# [Supplied data]
-- Opening Marker --
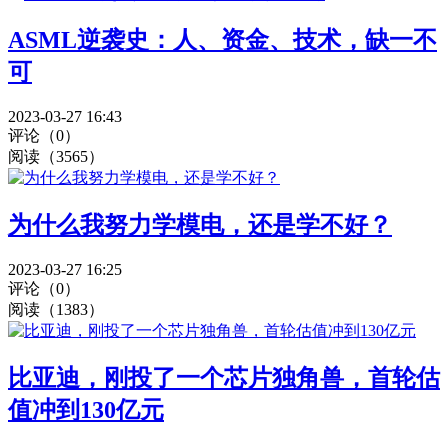
ASML逆袭史：人、资金、技术，缺一不
可
2023-03-27 16:43
评论（0）
阅读（3565）
为什么我努力学模电，还是学不好？
2023-03-27 16:25
评论（0）
阅读（1383）
比亚迪，刚投了一个芯片独角兽，首轮估
值冲到130亿元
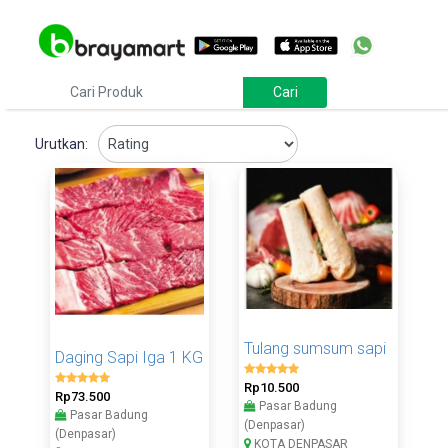
Urutkan:
Tulang sumsum sapi
Daging Sapi Iga 1 KG
Rp10.500
Rp73.500
Pasar Badung
Pasar Badung
(Denpasar)
(Denpasar)
KOTA DENPASAR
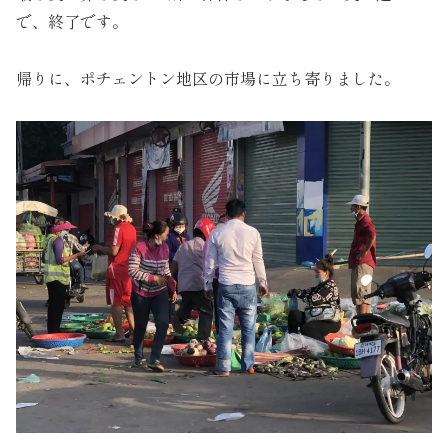
で、終了です。
帰りに、ポチェントン地区の市場に立ち寄りました。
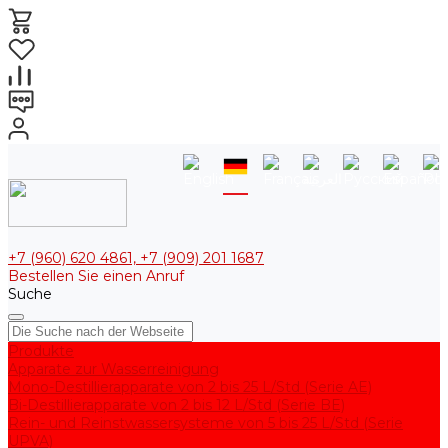
+7 (960) 620 4861, +7 (909) 201 1687
Bestellen Sie einen Anruf
Suche
Produkte
Apparate zur Wasserreinigung
Mono-Destillierapparate von 2 bis 25 L/Std (Serie AE)
Bi-Destillierapparate von 2 bis 12 L/Std (Serie BE)
Rein- und Reinstwassersysteme von 5 bis 25 L/Std (Serie
UPVA)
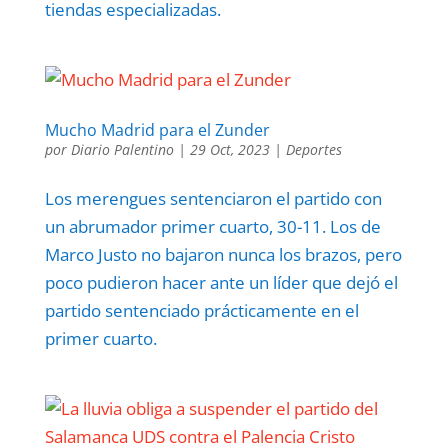
tiendas especializadas.
Mucho Madrid para el Zunder
por
Diario Palentino
|
29 Oct, 2023
|
Deportes
Los merengues sentenciaron el partido con
un abrumador primer cuarto, 30-11. Los de
Marco Justo no bajaron nunca los brazos, pero
poco pudieron hacer ante un líder que dejó el
partido sentenciado prácticamente en el
primer cuarto.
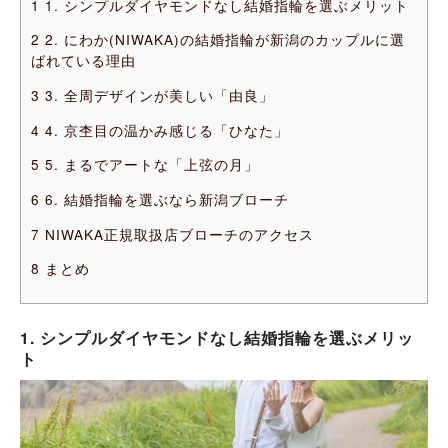
1
1. シンプルダイヤモンドなし結婚指輪を選ぶメリット
2
2. にわか(NIWAKA)の結婚指輪が新潟のカップルに選
ばれている理由
3
3. 全周デザインが美しい「由良」
4
4. 京杢目の温かみ感じる「ひなた」
5
5. まるでアートな「上弦の月」
6
6. 結婚指輪を選ぶなら新潟ブローチ
7
NIWAKA正規取扱店ブローチのアクセス
8
まとめ
1. シンプルダイヤモンドなし結婚指輪を選ぶメリッ
ト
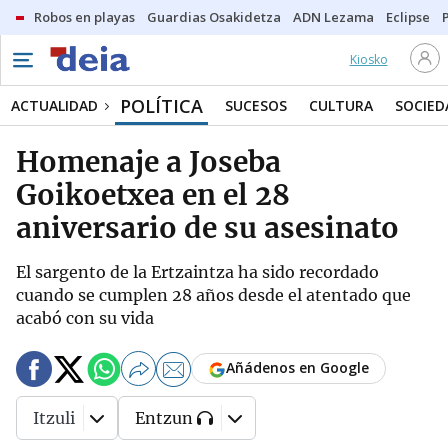
Robos en playas
Guardias Osakidetza
ADN Lezama
Eclipse
Kiosko
POLÍTICA
ACTUALIDAD
SUCESOS
CULTURA
SOCIED
Homenaje a Joseba
Goikoetxea en el 28
aniversario de su asesinato
El sargento de la Ertzaintza ha sido recordado
cuando se cumplen 28 años desde el atentado que
acabó con su vida
Añádenos en Google
Itzuli
Entzun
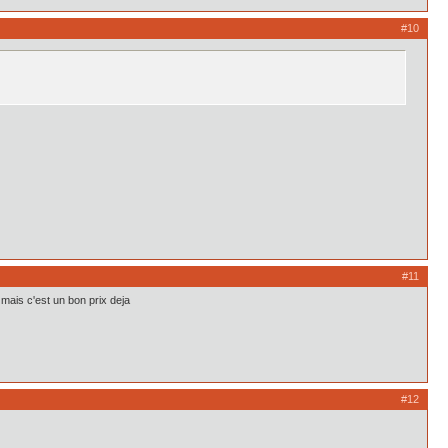
#10
#11
 mais c'est un bon prix deja
#12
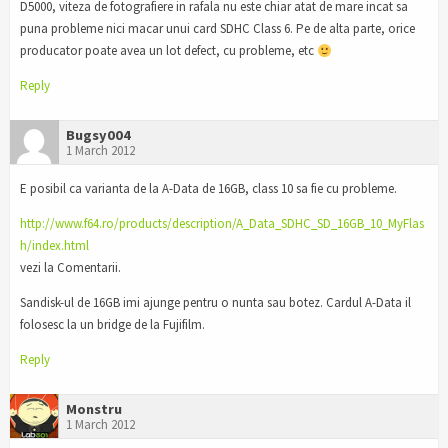
D5000, viteza de fotografiere in rafala nu este chiar atat de mare incat sa
puna probleme nici macar unui card SDHC Class 6. Pe de alta parte, orice
producator poate avea un lot defect, cu probleme, etc
Reply
Bugsy004
1 March 2012
E posibil ca varianta de la A-Data de 16GB, class 10 sa fie cu probleme.
http://www.f64.ro/products/description/A_Data_SDHC_SD_16GB_10_MyFlas
h/index.html
vezi la Comentarii.
Sandisk-ul de 16GB imi ajunge pentru o nunta sau botez. Cardul A-Data il
folosesc la un bridge de la Fujifilm.
Reply
Monstru
1 March 2012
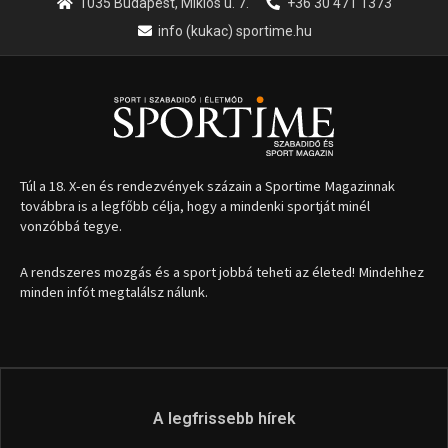
1035 Budapest, Miklós u. 7.
+36 30 471 1373
info (kukac) sportime.hu
Túl a 18. X-en és rendezvények százain a Sportime Magazinnak
továbbra is a legfőbb célja, hogy a mindenki sportját minél
vonzóbbá tegye.
A rendszeres mozgás és a sport jobbá teheti az életed! Mindehhez
minden infót megtalálsz nálunk.
A legfrissebb hírek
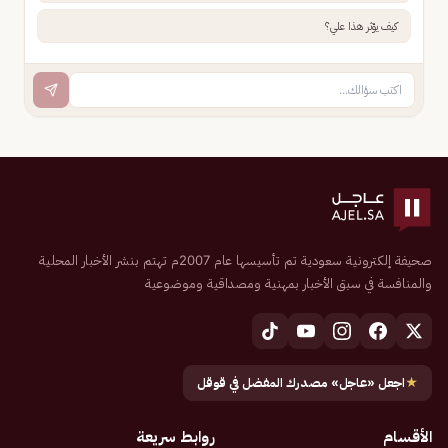
كيف يؤثر هذا علي؟
صحيفة إلكترونية سعودية تم تأسيسها عام 2007م تهتم بنشر الأخبار المحلية
والمنافسة في سبق الأخبار بمهنية ومصداقية وموضوعية
★
اجعل «عاجل» مصدرك المفضل في قوقل
الأقسام
روابط سريعة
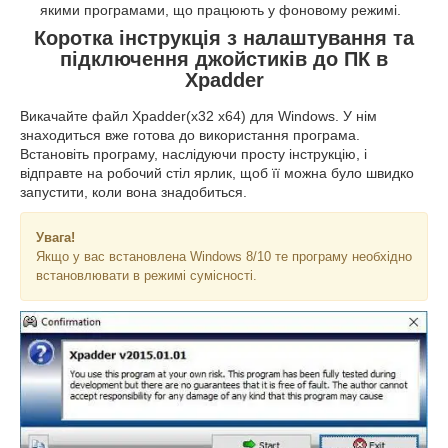
якими програмами, що працюють у фоновому режимі.
Коротка інструкція з налаштування та
підключення джойстиків до ПК в
Xpadder
Викачайте файл Xpadder(x32 x64) для Windows. У нім
знаходиться вже готова до використання програма.
Встановіть програму, наслідуючи просту інструкцію, і
відправте на робочий стіл ярлик, щоб її можна було швидко
запустити, коли вона знадобиться.
Увага!
Якщо у вас встановлена Windows 8/10 те програму необхідно
встановлювати в режимі сумісності.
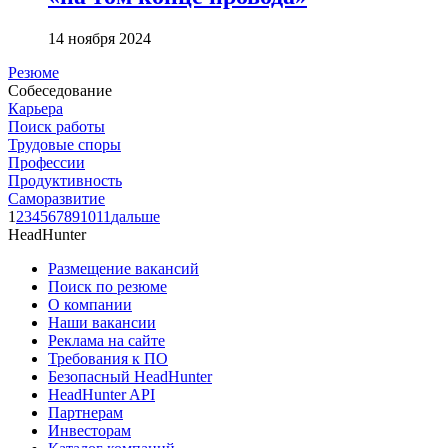
14 ноября 2024
Резюме
Собеседование
Карьера
Поиск работы
Трудовые споры
Профессии
Продуктивность
Саморазвитие
1
2
3
4
5
6
7
8
9
10
11
дальше
HeadHunter
Размещение вакансий
Поиск по резюме
О компании
Наши вакансии
Реклама на сайте
Требования к ПО
Безопасный HeadHunter
HeadHunter API
Партнерам
Инвесторам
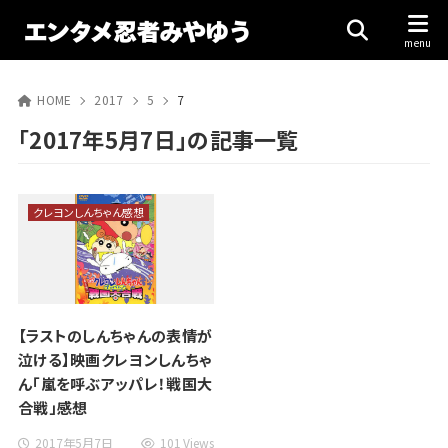
HOME
2017
5
7
「2017年5月7日」の記事一覧
クレヨンしんちゃん感想
【ラストのしんちゃんの表情が
泣ける】映画クレヨンしんちゃ
ん「嵐を呼ぶアッパレ！戦国大
合戦」感想
2017年5月7日
101 Views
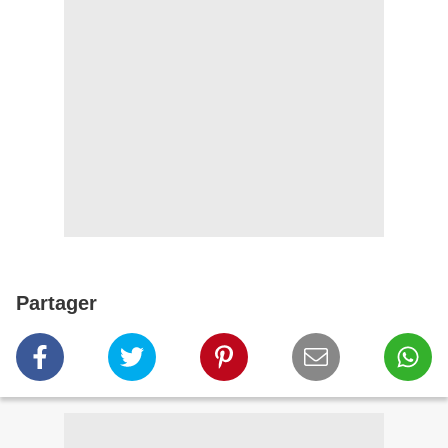
Partager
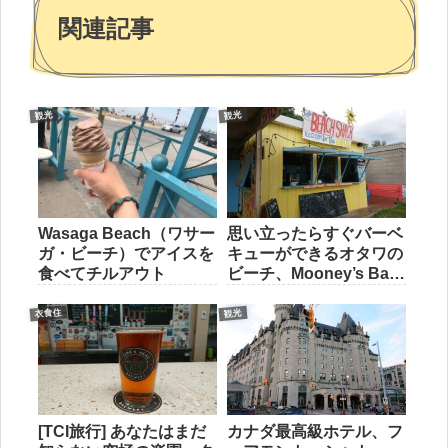
関連記事
観光
観光
Wasaga Beach（ワサー
思い立ったらすぐバーベ
ガ・ビーチ）でアイスを
キューができるオタワの
食べてチルアウト
ビーチ、Mooney’s Bay
Beach（ムーニーズ・ベ
イ）
衣食住
観光
[TCI旅行] あなたはまだ
カナダ最高級ホテル、フ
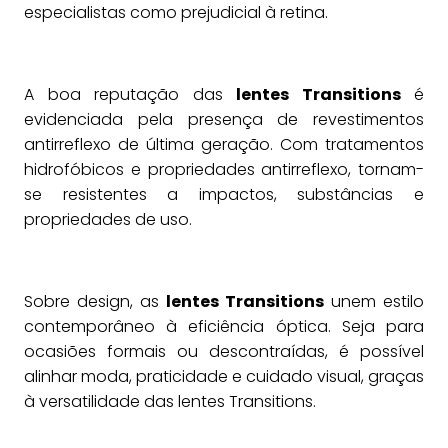
especialistas como prejudicial à retina.
A boa reputação das
lentes Transitions
é
evidenciada pela presença de revestimentos
antirreflexo de última geração. Com tratamentos
hidrofóbicos e propriedades antirreflexo, tornam-
se resistentes a impactos, substâncias e
propriedades de uso.
Sobre design, as
lentes Transitions
unem estilo
contemporâneo à eficiência óptica. Seja para
ocasiões formais ou descontraídas, é possível
alinhar moda, praticidade e cuidado visual, graças
à versatilidade das lentes Transitions.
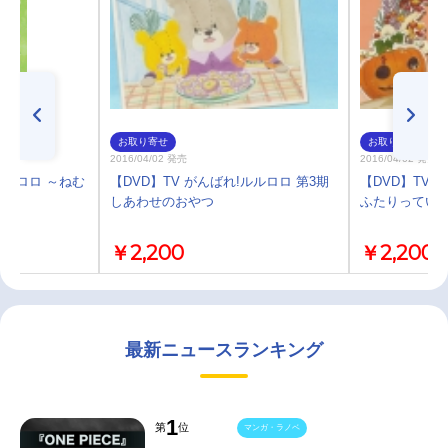
お取り寄せ
お取り寄せ
2016/04/02 発売
2016/04/02 発売
ルルロロ ～ねむ
【DVD】TV がんばれ!ルルロロ 第3期
【DVD】TV 
しあわせのおやつ
ふたりってい
￥2,200
￥2,200
最新ニュースランキング
1
第
位
マンガ・ラノベ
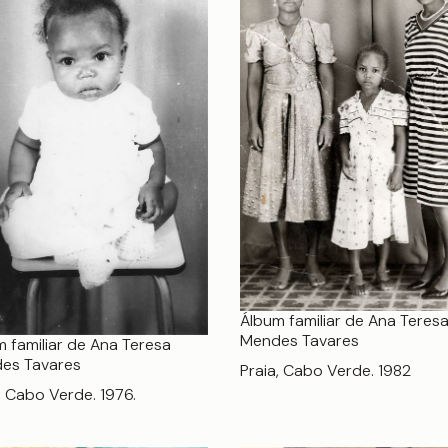
Álbum familiar de Ana Teres
Mendes Tavares
 familiar de Ana Teresa
es Tavares
Praia, Cabo Verde. 1982
, Cabo Verde. 1976.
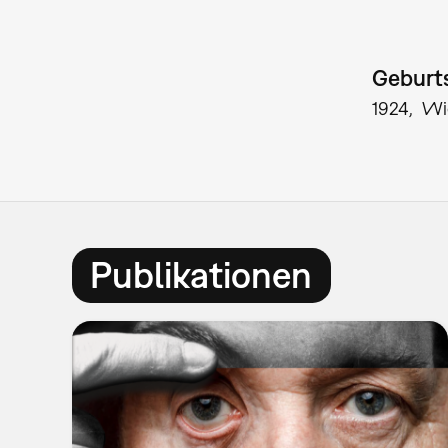
Geburts
1924
Wi
Publikationen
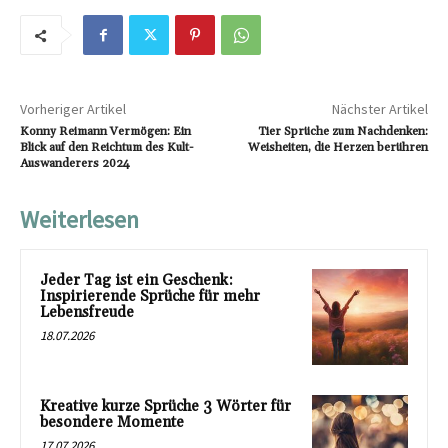
Vorheriger Artikel
Nächster Artikel
Konny Reimann Vermögen: Ein
Tier Sprüche zum Nachdenken:
Blick auf den Reichtum des Kult-
Weisheiten, die Herzen berühren
Auswanderers 2024
Weiterlesen
Jeder Tag ist ein Geschenk:
Inspirierende Sprüche für mehr
Lebensfreude
18.07.2026
Kreative kurze Sprüche 3 Wörter für
besondere Momente
17.07.2026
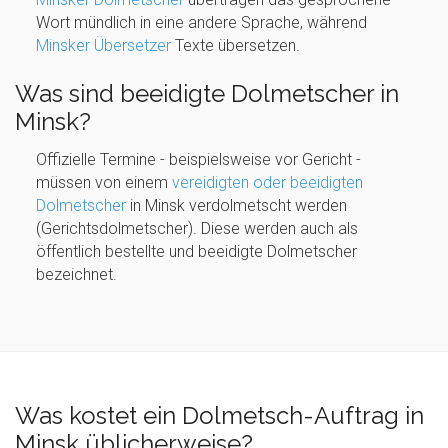
Wort mündlich in eine andere Sprache, während
Minsker Übersetzer
Texte übersetzen.
Was sind beeidigte Dolmetscher in
Minsk?
Offizielle Termine - beispielsweise vor Gericht -
müssen von einem
vereidigten oder beeidigten
Dolmetscher
in Minsk verdolmetscht werden
(Gerichtsdolmetscher). Diese werden auch als
öffentlich bestellte und beeidigte Dolmetscher
bezeichnet.
Was kostet ein Dolmetsch-Auftrag in
Minsk üblicherweise?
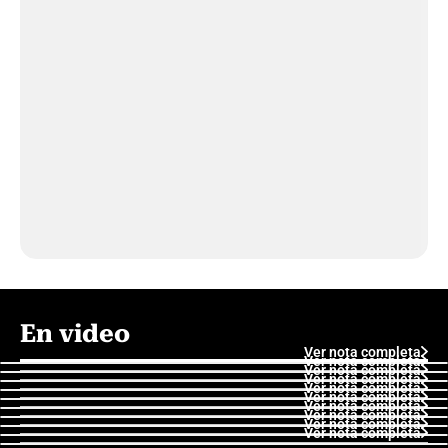
En video
Ver nota completa
Ver nota completa
Ver nota completa
Ver nota completa
Ver nota completa
Ver nota completa
Ver nota completa
Ver nota completa
Ver nota completa
Ver nota completa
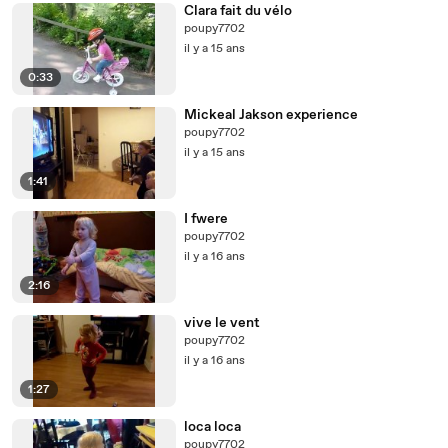
Clara fait du vélo
poupy7702
il y a 15 ans
0:33
Mickeal Jakson experience
poupy7702
il y a 15 ans
1:41
I fwere
poupy7702
il y a 16 ans
2:16
vive le vent
poupy7702
il y a 16 ans
1:27
loca loca
poupy7702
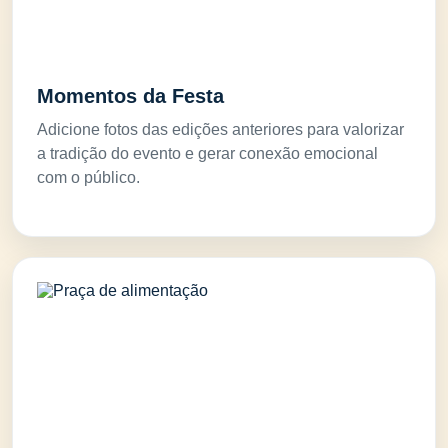
Momentos da Festa
Adicione fotos das edições anteriores para valorizar
a tradição do evento e gerar conexão emocional
com o público.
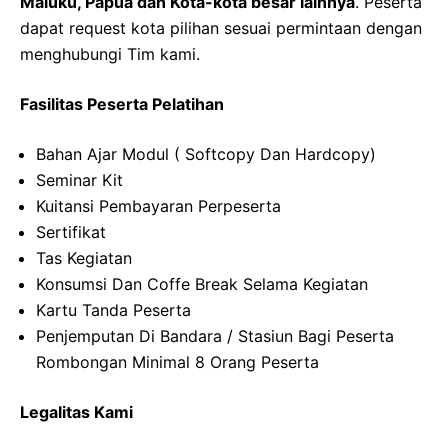
Maluku, Papua dan Kota-kota besar lainnya
. Peserta
dapat request kota pilihan sesuai permintaan dengan
menghubungi Tim kami.
Fasilitas Peserta Pelatihan
Bahan Ajar Modul ( Softcopy Dan Hardcopy)
Seminar Kit
Kuitansi Pembayaran Perpeserta
Sertifikat
Tas Kegiatan
Konsumsi Dan Coffe Break Selama Kegiatan
Kartu Tanda Peserta
Penjemputan Di Bandara / Stasiun Bagi Peserta
Rombongan Minimal 8 Orang Peserta
Legalitas Kami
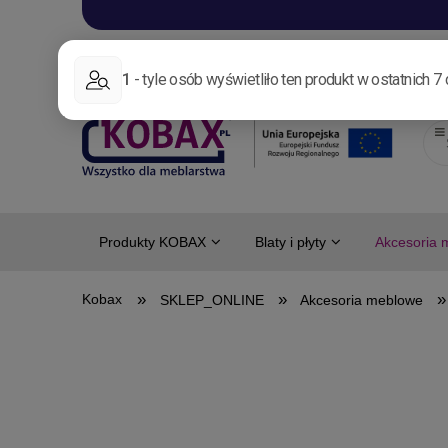
Aktualności
Nowo
Produkty KOBAX
Blaty i płyty
Akcesoria 
»
»
»
SKLEP_ONLINE
Akcesoria meblowe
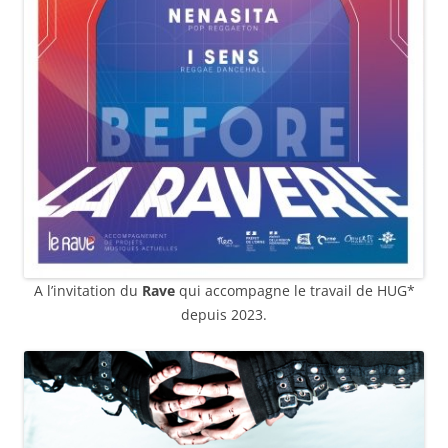
A l’invitation du
Rave
qui accompagne le travail de HUG*
depuis 2023.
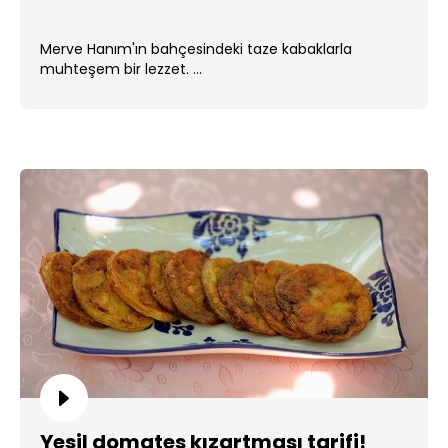
Merve Hanım'ın bahçesindeki taze kabaklarla
muhteşem bir lezzet. ...
Yeşil domates kızartması tarifi!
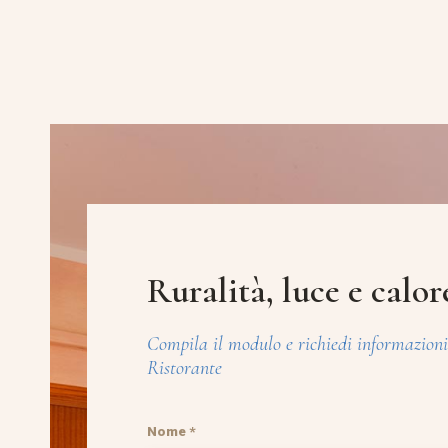
Ruralità, luce e calor
Compila il modulo e richiedi informazion
Ristorante
Nome *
-- Closing Marker --
If a line of the listing above holds the string "propriedades", copy it.

hidrofóbicos e propriedades antirreflexo, tornam-
propriedades de uso.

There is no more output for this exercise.